In the village of the accursed shinobis there was only one object of any interest to a connoisseur of female charm – seventeen-year-old Etsuko. She was no beauty, of course, but, as the saying went, in a swamp even a toad is a princess. Apart from her, the female population of the village of Kakusimura [xx] (Masa had invented the name himself, because the shinobi didn’t call the village anything) consisted of the old witch Neko-chan (what a lovely little pussy-cat!), [xxi] pock-faced Gohei’s pregnant wife, one-eyed Sae, and fifteen-year-old Nampopo. And two snot-nosed little girls of nine and eleven who didn’t even count.
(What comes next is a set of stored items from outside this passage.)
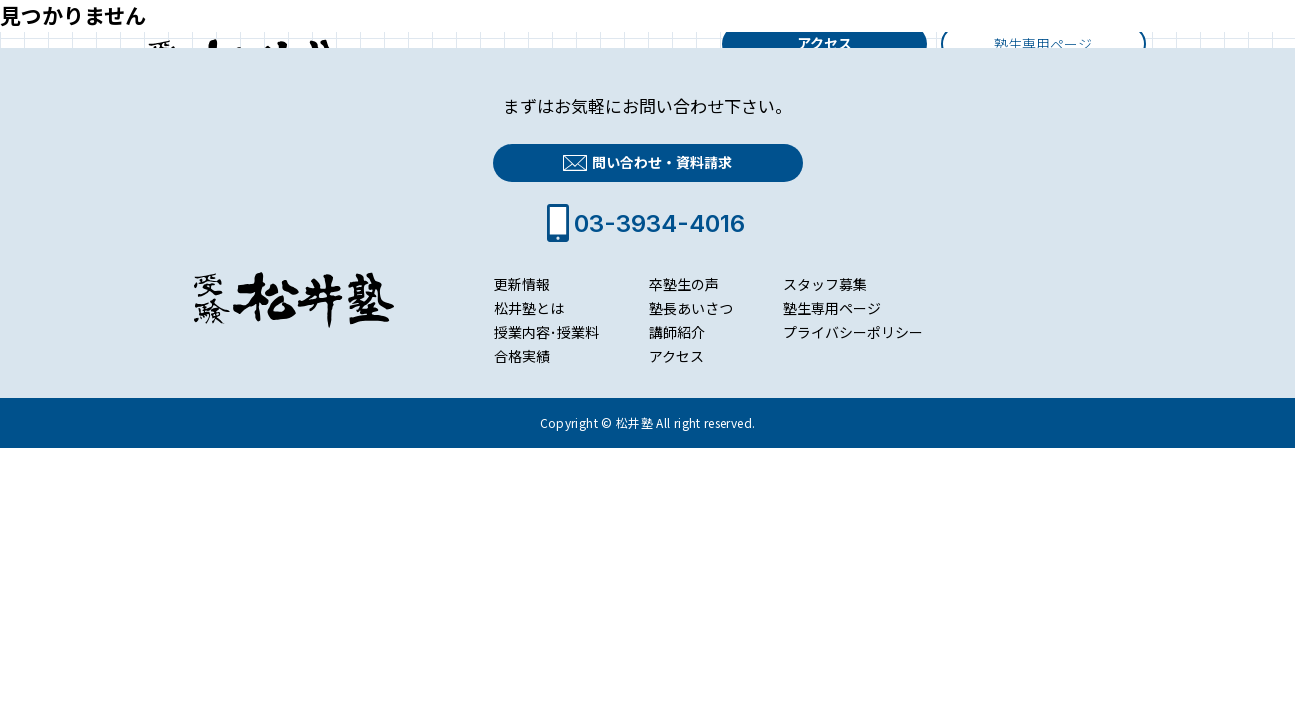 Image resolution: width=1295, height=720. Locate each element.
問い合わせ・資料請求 (647, 163)
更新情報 (522, 284)
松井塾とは (529, 308)
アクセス (824, 43)
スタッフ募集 (825, 284)
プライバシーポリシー (853, 332)
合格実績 (522, 356)
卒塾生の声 (684, 284)
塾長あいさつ (691, 308)
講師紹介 (677, 332)
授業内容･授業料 (546, 332)
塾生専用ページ (832, 308) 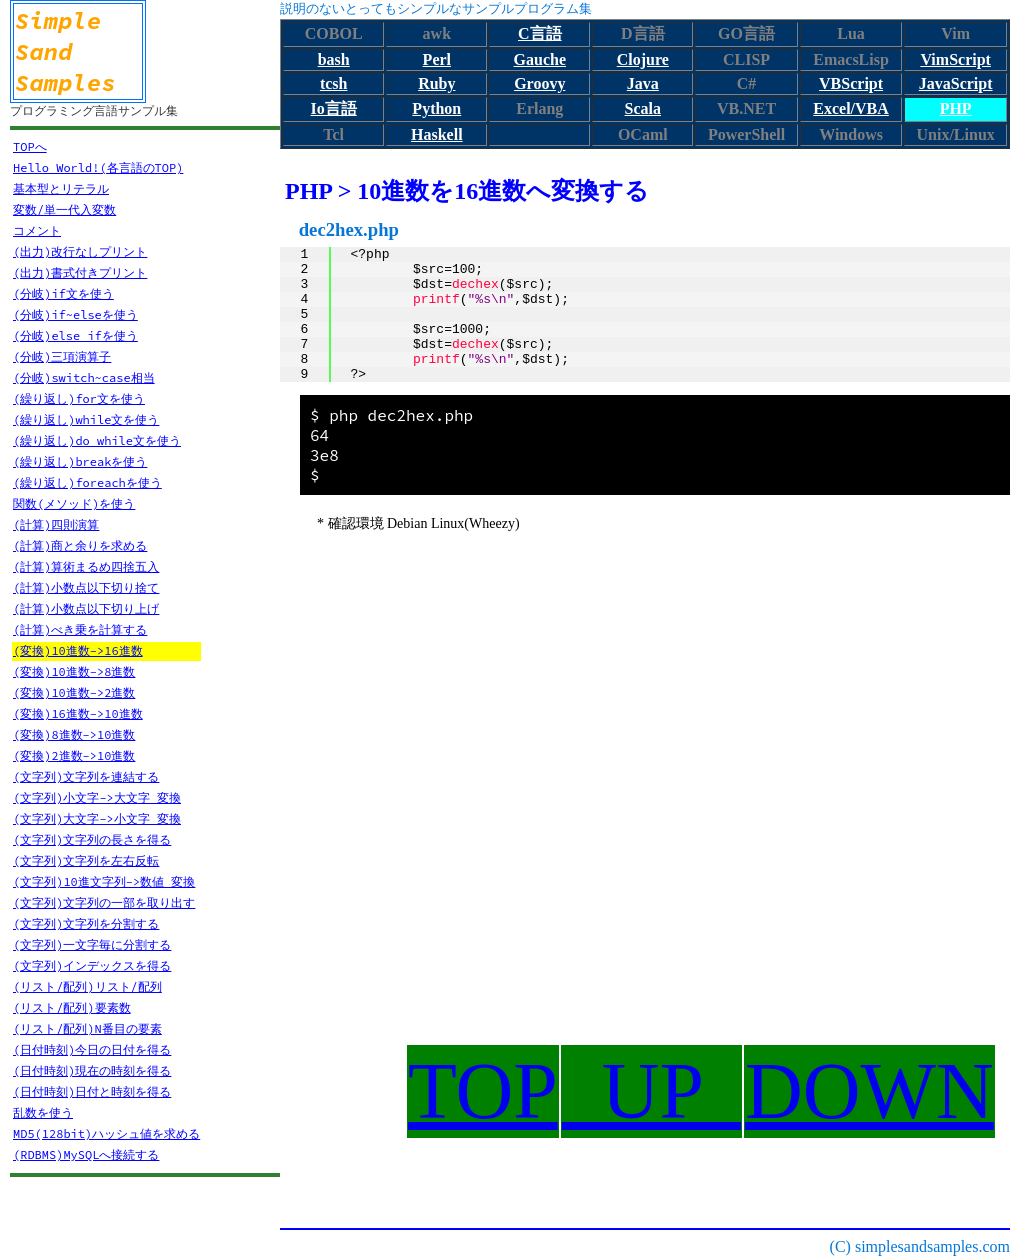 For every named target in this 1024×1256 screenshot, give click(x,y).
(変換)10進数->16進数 (78, 650)
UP (651, 1091)
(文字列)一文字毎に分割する (92, 944)
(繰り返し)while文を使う (86, 419)
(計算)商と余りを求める (80, 545)
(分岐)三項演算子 (62, 356)
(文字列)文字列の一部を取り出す (104, 902)
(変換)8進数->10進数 (74, 734)
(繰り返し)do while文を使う (97, 440)
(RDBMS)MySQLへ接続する (86, 1154)
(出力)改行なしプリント (80, 251)
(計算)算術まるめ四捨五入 (86, 566)
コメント (37, 230)
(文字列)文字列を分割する (86, 923)
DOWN (869, 1091)
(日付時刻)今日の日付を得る (92, 1049)
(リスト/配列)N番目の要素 (87, 1028)
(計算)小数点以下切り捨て (86, 587)
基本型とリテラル (61, 188)
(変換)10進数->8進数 (74, 671)
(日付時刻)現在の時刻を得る (92, 1070)
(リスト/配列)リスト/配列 (87, 986)
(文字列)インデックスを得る (92, 965)
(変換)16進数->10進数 (78, 713)
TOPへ (30, 146)
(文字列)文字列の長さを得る (92, 839)
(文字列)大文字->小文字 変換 (97, 818)
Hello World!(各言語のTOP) (98, 167)
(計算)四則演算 (56, 524)
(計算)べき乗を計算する (80, 629)
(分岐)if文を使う (63, 293)
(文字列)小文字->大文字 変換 (97, 797)
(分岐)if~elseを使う (75, 314)
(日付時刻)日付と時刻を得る (92, 1091)
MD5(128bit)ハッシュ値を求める (106, 1133)
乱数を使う (43, 1112)
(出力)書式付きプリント (80, 272)
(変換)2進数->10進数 (74, 755)
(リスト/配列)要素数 (72, 1007)
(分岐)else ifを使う (75, 335)
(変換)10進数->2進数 (74, 692)
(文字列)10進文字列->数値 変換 (104, 881)
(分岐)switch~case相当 (84, 377)
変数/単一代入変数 (64, 209)
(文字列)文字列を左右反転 (86, 860)
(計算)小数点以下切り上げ (86, 608)
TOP (483, 1091)
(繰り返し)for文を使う (79, 398)
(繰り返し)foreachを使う (87, 482)
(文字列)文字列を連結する (86, 776)
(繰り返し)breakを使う (80, 461)
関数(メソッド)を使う (74, 503) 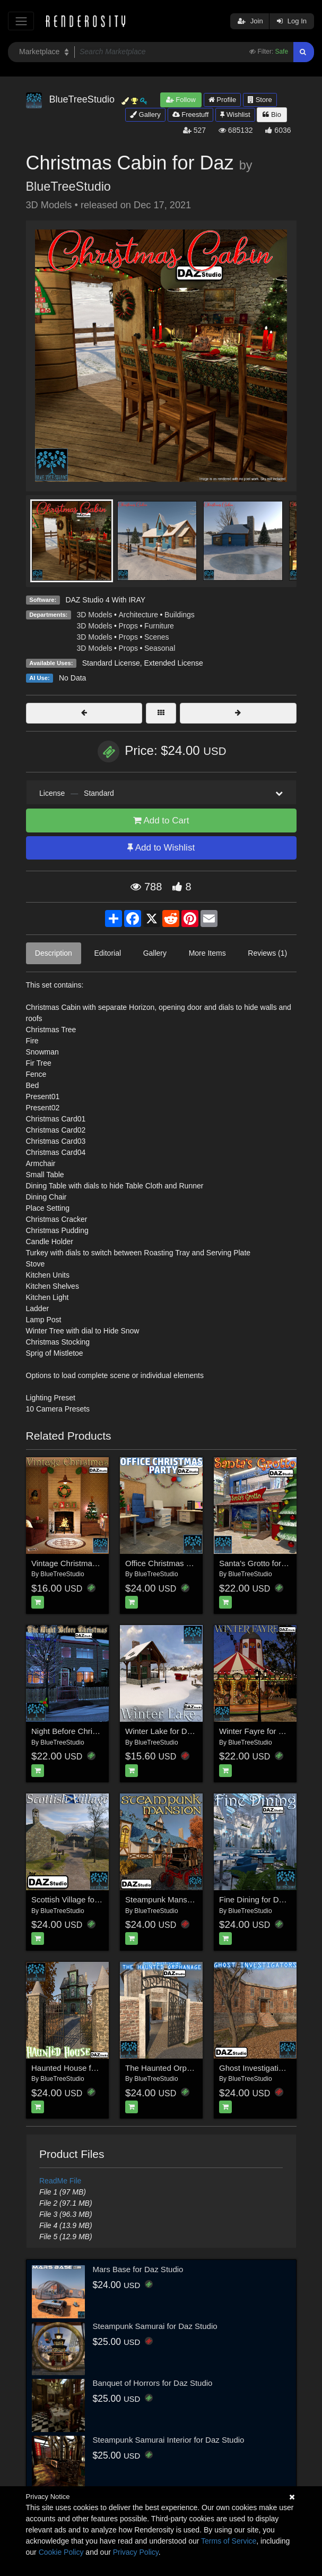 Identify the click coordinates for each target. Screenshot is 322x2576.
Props (128, 626)
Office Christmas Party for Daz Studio (191, 1563)
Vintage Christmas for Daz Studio (90, 1563)
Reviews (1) (267, 953)
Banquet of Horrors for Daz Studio (153, 2382)
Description (53, 953)
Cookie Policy (61, 2552)
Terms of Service (228, 2541)
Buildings (179, 614)
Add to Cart (161, 820)
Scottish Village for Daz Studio (84, 1899)
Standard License (111, 663)
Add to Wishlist (161, 848)
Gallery (145, 114)
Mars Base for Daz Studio (138, 2269)
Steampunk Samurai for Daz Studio (155, 2326)
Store (260, 100)
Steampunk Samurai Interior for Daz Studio (169, 2439)
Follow (181, 100)
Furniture (159, 626)
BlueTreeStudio (68, 186)
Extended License (173, 663)
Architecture (138, 614)
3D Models (94, 614)
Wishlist (235, 114)
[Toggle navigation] (21, 21)
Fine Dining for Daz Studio (265, 1899)
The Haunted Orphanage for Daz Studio (195, 2067)
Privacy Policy (136, 2552)
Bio (272, 114)
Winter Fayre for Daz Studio (268, 1731)
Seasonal (159, 648)
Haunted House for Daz (73, 2067)
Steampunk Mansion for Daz (175, 1899)
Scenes (156, 637)
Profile (222, 100)
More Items (207, 953)
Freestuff (190, 114)
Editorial (107, 953)
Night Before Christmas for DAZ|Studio (99, 1731)
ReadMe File (60, 2181)
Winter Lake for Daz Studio (172, 1731) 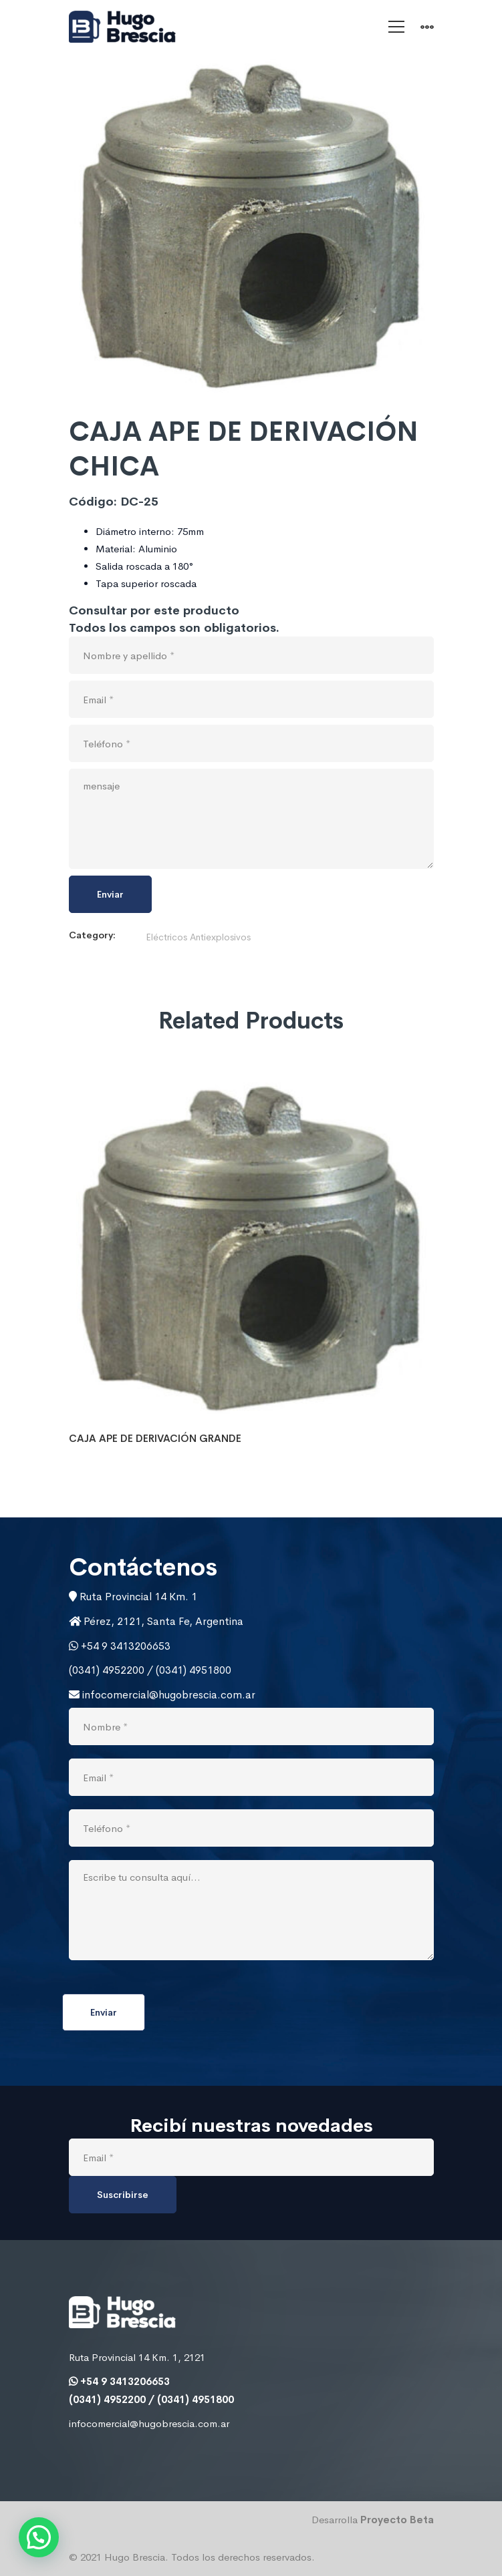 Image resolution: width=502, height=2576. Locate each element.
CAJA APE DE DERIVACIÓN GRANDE (155, 1438)
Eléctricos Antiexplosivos (198, 937)
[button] (39, 2537)
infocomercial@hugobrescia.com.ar (167, 1695) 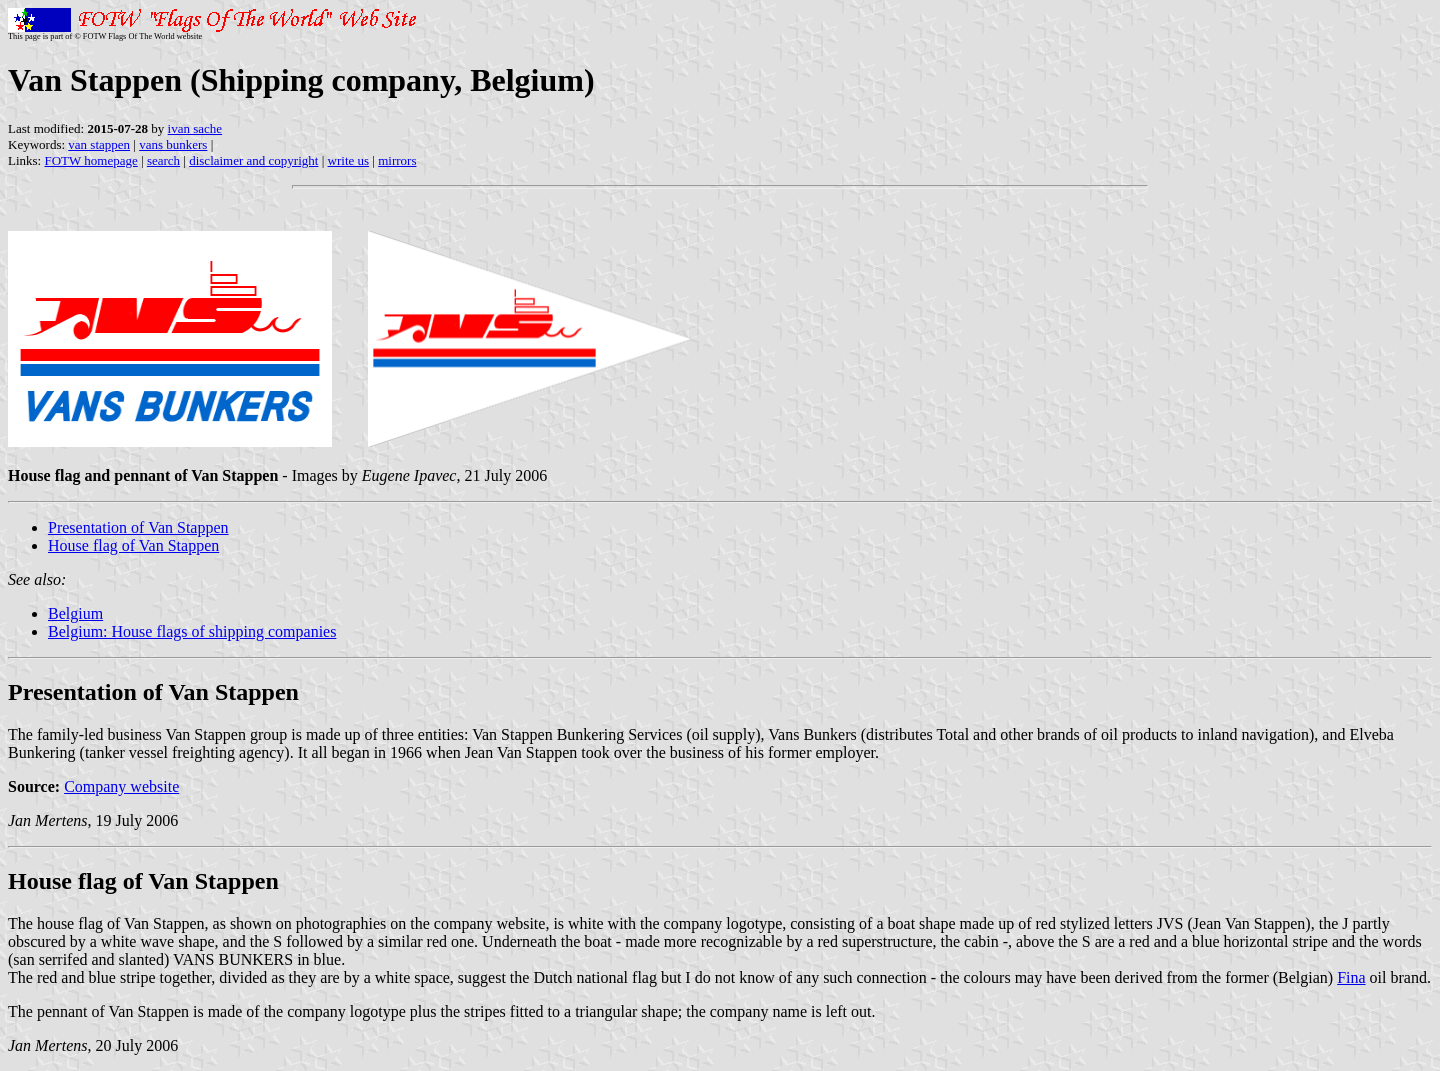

Masa didn’t try to approach his chosen prey on the first day – he watched her from a distance, drawing up a plan of action. She was a fine girl, with qualities that made her interesting. Hard working, nimble, a singer. And it was interesting to wonder how the kunoichi – ninja women – were made down there. If she could do a jump with a triple somersault or run up a wall on to the roof (he’d seen that for himself), then what sort of tricks did she get up to in moments of passion? That would be something to remember and tell people about.